[WHAT IS REQUIRED]
Would you please give the entries again word for word, with no images in your copy?

[Page-level text extractions]
◇ ◇ ◇ ◇

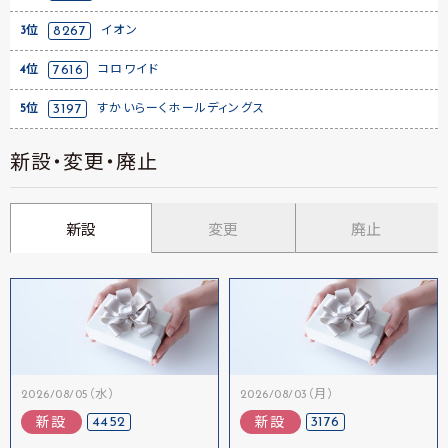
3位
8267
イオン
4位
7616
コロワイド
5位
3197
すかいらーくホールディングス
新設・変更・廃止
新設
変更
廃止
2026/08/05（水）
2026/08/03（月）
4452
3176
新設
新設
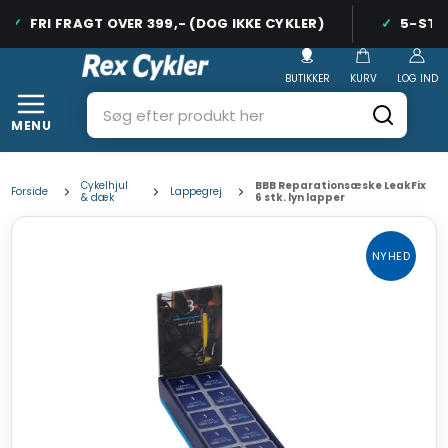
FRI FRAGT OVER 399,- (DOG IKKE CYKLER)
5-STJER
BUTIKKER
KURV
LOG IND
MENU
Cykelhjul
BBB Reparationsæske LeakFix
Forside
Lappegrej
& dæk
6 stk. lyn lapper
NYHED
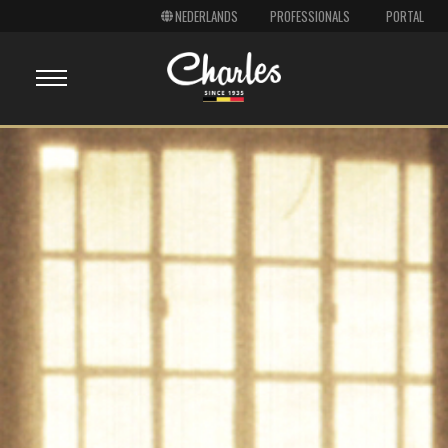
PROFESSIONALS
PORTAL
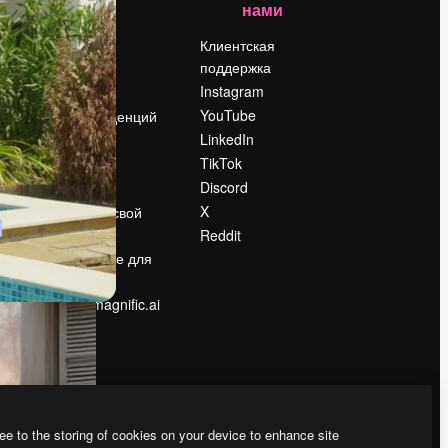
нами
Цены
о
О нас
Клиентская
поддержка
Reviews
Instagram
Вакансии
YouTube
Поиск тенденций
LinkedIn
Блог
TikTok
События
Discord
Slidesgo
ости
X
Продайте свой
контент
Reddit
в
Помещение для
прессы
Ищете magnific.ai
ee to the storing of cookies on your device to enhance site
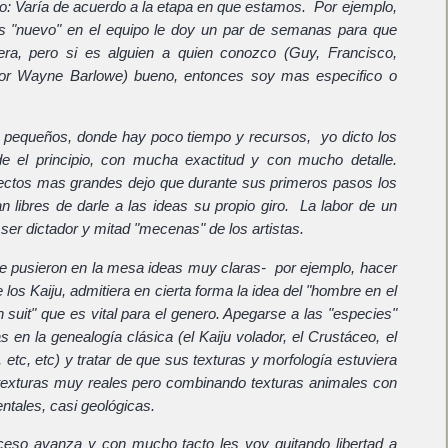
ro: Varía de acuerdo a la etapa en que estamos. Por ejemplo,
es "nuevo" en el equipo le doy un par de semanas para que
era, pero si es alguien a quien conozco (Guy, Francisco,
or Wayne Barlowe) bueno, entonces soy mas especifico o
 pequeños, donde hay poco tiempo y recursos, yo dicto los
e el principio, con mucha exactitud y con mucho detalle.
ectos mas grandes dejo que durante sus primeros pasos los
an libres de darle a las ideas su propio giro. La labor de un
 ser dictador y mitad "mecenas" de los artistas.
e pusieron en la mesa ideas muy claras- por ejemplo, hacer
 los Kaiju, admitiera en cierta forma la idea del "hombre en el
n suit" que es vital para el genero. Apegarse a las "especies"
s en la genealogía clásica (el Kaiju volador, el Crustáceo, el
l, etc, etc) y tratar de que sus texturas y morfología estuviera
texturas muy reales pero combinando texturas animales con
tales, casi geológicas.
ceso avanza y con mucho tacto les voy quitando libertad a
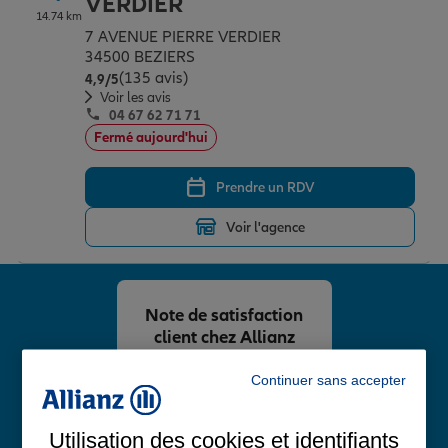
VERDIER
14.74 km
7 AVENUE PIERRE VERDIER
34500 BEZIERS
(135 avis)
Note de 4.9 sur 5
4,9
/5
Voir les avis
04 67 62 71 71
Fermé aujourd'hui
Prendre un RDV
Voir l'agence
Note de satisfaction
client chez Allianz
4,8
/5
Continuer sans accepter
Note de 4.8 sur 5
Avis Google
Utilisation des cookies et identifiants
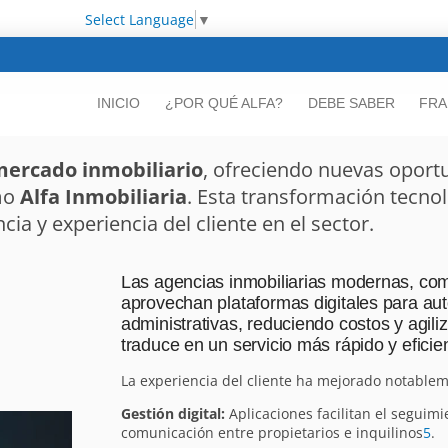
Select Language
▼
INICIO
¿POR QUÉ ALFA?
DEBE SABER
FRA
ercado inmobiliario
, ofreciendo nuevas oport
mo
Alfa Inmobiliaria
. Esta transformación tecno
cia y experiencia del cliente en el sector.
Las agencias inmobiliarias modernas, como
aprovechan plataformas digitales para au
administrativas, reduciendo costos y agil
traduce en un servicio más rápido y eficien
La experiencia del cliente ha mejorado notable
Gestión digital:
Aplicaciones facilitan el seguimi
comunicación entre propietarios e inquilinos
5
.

◇ ◇ ◇ ◇

[COMPLETED EXERCISE]
3位
8267
イオン
4位
7616
コロワイド
5位
3197
すかいらーくホールディングス
新設・変更・廃止
新設
変更
廃止
2026/08/05（水）
2026/08/03（月）
4452
3176
新設
新設
FRI FRAGT OVER 399,- (DOG IKKE CYKLER)
5-STJER
BUTIKKER
KURV
LOG IND
MENU
Cykelhjul
BBB Reparationsæske LeakFix
Forside
Lappegrej
& dæk
6 stk. lyn lapper
NYHED
PROFESSIONALS
PORTAL
нами
Цены
о
О нас
Клиентская
поддержка
Reviews
Instagram
Вакансии
YouTube
Поиск тенденций
LinkedIn
Блог
TikTok
События
Discord
Slidesgo
ости
X
Продайте свой
контент
Reddit
в
Помещение для
прессы
Ищете magnific.ai
ee to the storing of cookies on your device to enhance site
ro: Varía de acuerdo a la etapa en que estamos. Por ejemplo,
es "nuevo" en el equipo le doy un par de semanas para que
era, pero si es alguien a quien conozco (Guy, Francisco,
or Wayne Barlowe) bueno, entonces soy mas especifico o
 pequeños, donde hay poco tiempo y recursos, yo dicto los
e el principio, con mucha exactitud y con mucho detalle.
ectos mas grandes dejo que durante sus primeros pasos los
an libres de darle a las ideas su propio giro. La labor de un
 ser dictador y mitad "mecenas" de los artistas.
e pusieron en la mesa ideas muy claras- por ejemplo, hacer
 los Kaiju, admitiera en cierta forma la idea del "hombre en el
n suit" que es vital para el genero. Apegarse a las "especies"
s en la genealogía clásica (el Kaiju volador, el Crustáceo, el
l, etc, etc) y tratar de que sus texturas y morfología estuviera
texturas muy reales pero combinando texturas animales con
tales, casi geológicas.
ceso avanza y con mucho tacto les voy quitando libertad a
VERDIER
14.74 km
7 AVENUE PIERRE VERDIER
34500 BEZIERS
(135 avis)
Note de 4.9 sur 5
4,9
/5
Voir les avis
04 67 62 71 71
Fermé aujourd'hui
Prendre un RDV
Voir l'agence
Note de satisfaction
client chez Allianz
4,8
/5
Continuer sans accepter
Note de 4.8 sur 5
Avis Google
Utilisation des cookies et identifiants
Select Language
▼
INICIO
¿POR QUÉ ALFA?
DEBE SABER
FRA
ercado inmobiliario
, ofreciendo nuevas oport
mo
Alfa Inmobiliaria
. Esta transformación tecno
cia y experiencia del cliente en el sector.
Las agencias inmobiliarias modernas, como
aprovechan plataformas digitales para au
administrativas, reduciendo costos y agil
traduce en un servicio más rápido y eficien
La experiencia del cliente ha mejorado notable
Gestión digital:
Aplicaciones facilitan el seguimi
comunicación entre propietarios e inquilinos
5
.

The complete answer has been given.